Activity:
Only the text should come through, so restate the listing exactly and drop its images.

Records to process:
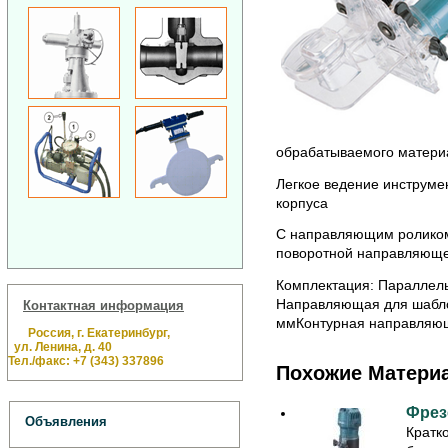
обрабатываемого матери
Легкое ведение инструме
корпуса
С направляющим роликом
поворотной направляющей
Комплектация: Параллель
Направляющая для шабло
Контактная информация
ммКонтурная направляюща
Россия, г. Екатеринбург,
ул. Ленина, д. 40
Тел./факс: +7 (343) 337896
Похожие Матери
Фрез
Объявления
Кратк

Finished exercise:
обрабатываемого матери
Легкое ведение инструме
корпуса
С направляющим роликом
поворотной направляющей
Комплектация: Параллель
Направляющая для шабло
Контактная информация
ммКонтурная направляюща
Россия, г. Екатеринбург,
ул. Ленина, д. 40
Тел./факс: +7 (343) 337896
Похожие Матери
Фрез
Объявления
Кратк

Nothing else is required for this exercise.